A Longtime Newspaper Cartoonist Was Fired After Editors Spiked His Cartoons Critical Of Trump

Rob Rogers / Via

A longtime Pittsburgh Post-Gazette editorial cartoonist said he was fired Thursday after the newspaper declined to print a number of his cartoons, including several that were critical of President Donald Trump.

Rob Rogers, whose cartoons often appeared in national publications, had worked at the Post-Gazette since 1993. He announced his firing on Twitter.

Rogers said he had nine cartoon ideas killed and 10 finished cartoons withheld from publication since March — including six that were spiked between May 25 and June 4 — according to the Washington Post.

One of the cartoons that wasn’t published depicts Trump laying a wreath in front of a grave market that reads “Truth, Honor, Rule of Law.”

Rob Rogers

Rogers’ cartoons normally appeared in the Post-Gazette five days a week, according to the Columbia Journalism Review. The newspaper last published one of his cartoons on June 5.

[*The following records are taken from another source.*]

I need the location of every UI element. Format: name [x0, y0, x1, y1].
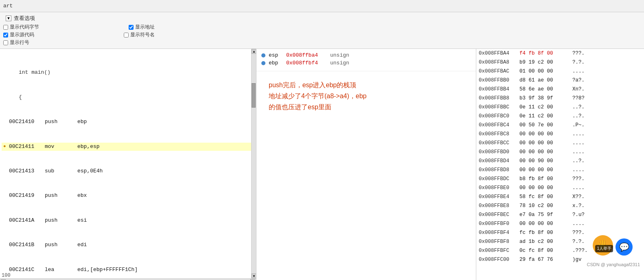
options-panel: ▼ 查看选项 显示代码字节 显示地址 显示源代码 显示符号名 显示行号 — [0, 12, 644, 49]
scroll-up-btn[interactable]: ▲ — [252, 49, 256, 54]
annotation-line-3: 的值也压进了esp里面 — [269, 101, 367, 112]
hex-row-12: 0x008FFBD4 00 00 90 00 ..?. — [476, 157, 644, 165]
reg-type-ebp: unsign — [330, 60, 349, 66]
hex-row-9: 0x008FFBC8 00 00 00 00 .... — [476, 130, 644, 139]
code-line-3: 00C21419 push ebx — [2, 192, 254, 200]
code-line-main-sig: int main() — [2, 68, 254, 77]
page-indicator: 100 — [2, 273, 11, 278]
hex-row-1: 0x008FFBA8 b9 19 c2 00 ?.?. — [476, 58, 644, 67]
hex-row-5: 0x008FFBB8 b3 9f 38 9f ??8? — [476, 94, 644, 103]
reg-dot-esp — [261, 53, 265, 57]
hex-row-18: 0x008FFBEC e7 0a 75 9f ?.u? — [476, 210, 644, 219]
code-line-5: 00C2141B push edi — [2, 241, 254, 249]
option-show-lineno[interactable]: 显示行号 — [3, 39, 29, 46]
reg-name-esp: esp — [269, 52, 283, 58]
hex-row-3: 0x008FFBB0 d8 61 ae 00 ?a?. — [476, 76, 644, 85]
checkbox-show-lineno[interactable] — [3, 40, 8, 45]
hex-row-15: 0x008FFBE0 00 00 00 00 .... — [476, 183, 644, 192]
hex-row-17: 0x008FFBE8 78 10 c2 00 x.?. — [476, 201, 644, 210]
chat-icon: 💬 — [619, 242, 629, 252]
top-bar-title: art — [3, 3, 13, 9]
hex-row-14: 0x008FFBDC b8 fb 8f 00 ???. — [476, 174, 644, 183]
hex-row-20: 0x008FFBF4 fc fb 8f 00 ???. — [476, 228, 644, 237]
reg-row-esp: esp 0x008ffba4 unsign — [261, 52, 471, 58]
option-show-address[interactable]: 显示地址 — [129, 24, 155, 31]
annotation-area: push完后，esp进入ebp的栈顶 地址减少了4个字节(a8->a4)，ebp… — [256, 71, 476, 280]
hex-row-0: 0x008FFBA4 f4 fb 8f 00 ???. — [476, 49, 644, 58]
hex-row-11: 0x008FFBD0 00 00 00 00 .... — [476, 148, 644, 157]
hex-row-10: 0x008FFBCC 00 00 00 00 .... — [476, 139, 644, 148]
collapse-button[interactable]: ▼ — [6, 15, 11, 21]
options-collapse-row: ▼ 查看选项 — [3, 14, 641, 24]
options-row-2: 显示源代码 显示符号名 — [3, 31, 641, 38]
code-scrollbar-h[interactable]: ◄ ► — [0, 278, 256, 280]
checkbox-show-source[interactable] — [3, 33, 8, 37]
hex-row-6: 0x008FFBBC 0e 11 c2 00 ..?. — [476, 103, 644, 112]
reg-row-ebp: ebp 0x008ffbf4 unsign — [261, 60, 471, 66]
reg-name-ebp: ebp — [269, 60, 283, 66]
scroll-down-btn[interactable]: ▼ — [252, 273, 256, 278]
code-panel: int main() { 00C21410 push ebp ● 00C2141… — [0, 49, 256, 280]
options-row-3: 显示行号 — [3, 39, 641, 46]
code-line-brace: { — [2, 93, 254, 101]
registers-area: esp 0x008ffba4 unsign ebp 0x008ffbf4 uns… — [256, 49, 476, 71]
code-line-4: 00C2141A push esi — [2, 216, 254, 225]
code-line-1: ● 00C21411 mov ebp,esp — [2, 143, 254, 151]
float-chat-button[interactable]: 💬 — [616, 238, 633, 256]
top-bar: art — [0, 0, 644, 12]
checkbox-show-code-bytes[interactable] — [3, 25, 8, 30]
code-line-6: 00C2141C lea edi,[ebp+FFFFFF1Ch] — [2, 266, 254, 274]
options-label: 查看选项 — [14, 15, 35, 22]
hand-label: 1人举手 — [595, 245, 613, 252]
checkbox-show-address[interactable] — [129, 25, 134, 30]
annotation-line-1: push完后，esp进入ebp的栈顶 — [269, 79, 367, 90]
checkbox-show-symbol[interactable] — [124, 33, 129, 37]
annotation-text: push完后，esp进入ebp的栈顶 地址减少了4个字节(a8->a4)，ebp… — [269, 79, 367, 113]
hex-row-7: 0x008FFBC0 0e 11 c2 00 ..?. — [476, 112, 644, 121]
option-show-symbol[interactable]: 显示符号名 — [124, 31, 155, 38]
hex-row-19: 0x008FFBF0 00 00 00 00 .... — [476, 219, 644, 228]
code-line-0: 00C21410 push ebp — [2, 118, 254, 126]
hex-row-13: 0x008FFBD8 00 00 00 00 .... — [476, 165, 644, 174]
hex-row-8: 0x008FFBC4 00 50 7e 00 .P~. — [476, 121, 644, 130]
reg-value-ebp: 0x008ffbf4 — [286, 60, 327, 66]
reg-dot-ebp — [261, 61, 265, 65]
hex-row-4: 0x008FFBB4 58 6e ae 00 Xn?. — [476, 85, 644, 94]
code-line-2: 00C21413 sub esp,0E4h — [2, 167, 254, 175]
watermark: CSDN @ yanghuagaf2311 — [587, 262, 640, 267]
reg-type-esp: unsign — [330, 52, 349, 58]
reg-value-esp: 0x008ffba4 — [286, 52, 327, 58]
code-scroll-area[interactable]: int main() { 00C21410 push ebp ● 00C2141… — [0, 49, 256, 278]
hex-row-16: 0x008FFBE4 58 fc 8f 00 X??. — [476, 192, 644, 201]
option-show-source[interactable]: 显示源代码 — [3, 31, 34, 38]
code-content: int main() { 00C21410 push ebp ● 00C2141… — [0, 49, 256, 278]
hex-row-2: 0x008FFBAC 01 00 00 00 .... — [476, 67, 644, 76]
scroll-thumb[interactable] — [252, 83, 256, 108]
code-scrollbar-v[interactable]: ▲ ▼ — [251, 49, 256, 278]
options-row-1: 显示代码字节 显示地址 — [3, 24, 641, 31]
main-layout: int main() { 00C21410 push ebp ● 00C2141… — [0, 49, 644, 280]
annotation-line-2: 地址减少了4个字节(a8->a4)，ebp — [269, 90, 367, 101]
option-show-code-bytes[interactable]: 显示代码字节 — [3, 24, 39, 31]
middle-panel: esp 0x008ffba4 unsign ebp 0x008ffbf4 uns… — [256, 49, 476, 280]
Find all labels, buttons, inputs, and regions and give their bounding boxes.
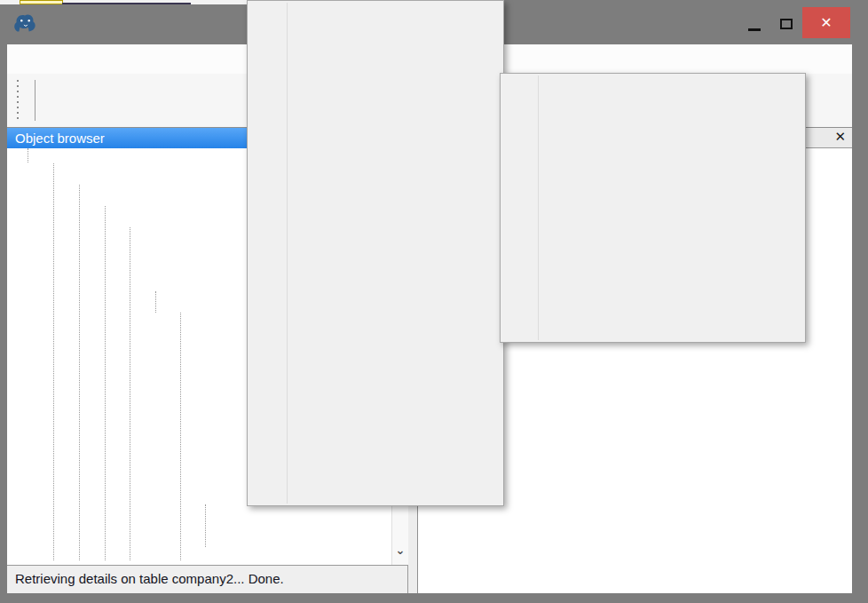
toolbar-separator xyxy=(35,80,36,121)
toolbar-grip-handle[interactable] xyxy=(15,80,20,121)
close-icon: ✕ xyxy=(820,14,832,31)
maximize-button[interactable] xyxy=(770,7,802,38)
maximize-icon xyxy=(780,19,793,29)
status-bar: Retrieving details on table company2... … xyxy=(7,565,408,593)
scroll-down-icon: ⌄ xyxy=(396,543,406,557)
tree-guide-line xyxy=(180,313,181,560)
tree-guide-line xyxy=(53,163,54,560)
table-context-menu xyxy=(247,0,504,506)
close-button[interactable]: ✕ xyxy=(802,7,850,38)
tree-guide-line xyxy=(105,206,106,560)
new-object-submenu xyxy=(500,73,806,343)
minimize-button[interactable] xyxy=(738,7,770,38)
close-pane-icon[interactable]: ✕ xyxy=(834,129,846,145)
minimize-icon xyxy=(748,28,761,31)
tree-guide-line xyxy=(205,504,206,547)
tree-guide-line xyxy=(28,148,28,163)
scrollbar-down-button[interactable]: ⌄ xyxy=(392,540,408,559)
tree-guide-line xyxy=(79,185,80,560)
pgadmin-elephant-icon xyxy=(12,10,38,40)
window-controls: ✕ xyxy=(738,7,850,38)
tree-guide-line xyxy=(155,291,156,313)
tree-guide-line xyxy=(130,227,130,560)
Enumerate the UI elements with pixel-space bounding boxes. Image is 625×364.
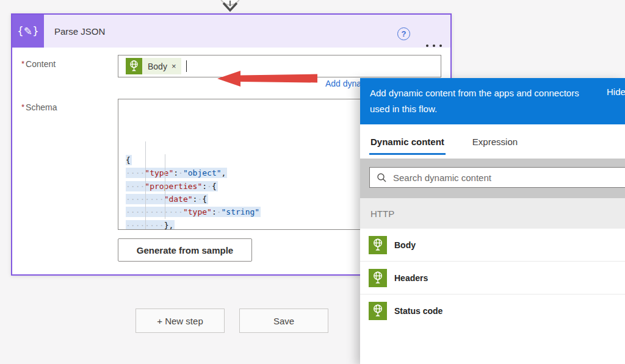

“A political cartoonist is meant to be provocative, and is meant to cover people in power and keep those people accountable,” Rogers told CJR. “When I was hired by the Post-Gazette 25 years ago, it was to come up with my own ideas and draw those ideas, not to be an illustrator of someone else’s ideas.”

Another nixed cartoon depicts a character in a white hood asking a doctor, “Could it be the Ambien?” — a nod to Roseanne Barr’s defense for a racist tweet.

Rob Rogers

It’s normal for cartoonists to have their work withheld from publication at some point in their career, Rogers said, “But they usually only happen a couple of times a year.”

“I’ve never heard of anybody having more than two or three,” he added. “Never in my career have I had two in a row killed, or six in a row.”

In a statement provided to AngleNews, Stephen Spolar, chief human resources officer for the Post-Gazette, declined to comment on Rogers’ firing, saying the newspaper “does not provide details about employment matters.”

The statement continued, “in light of Mr Rogers’ public comments today, we do want to acknowledge his long service to the newspaper and our community. Any further discussions will be conducted with Mr. Rogers as a private matter.”

A spokeswoman for the newspaper declined to comment about why Rogers’ cartoons were withheld from publication.

The CJR pointed out that Rogers’ work started disappearing from the Post-Gazette’s editorial pages around the same time that Block Communications, the paper’s parent company, appointed Keith Burris as editor, vice president and editorial director.

The Association of American Editorial Cartoonists’s board linked the arrival of Burris, who they called “Trump-supporting,” to Rogers’ cartoons being held from the paper.

“We would take this opportunity to remind all editorial page editors that their responsibility is to the readers (among whom in Pittsburgh, Rogers cartoons are wildly popular) and to the open and ongoing search for truth in contending opinions,” the board said in a statement. “The editorial pages are a public forum, not a members-only private resort in Florida.”

Burris did not immediately respond to a request for comment from AngleNews.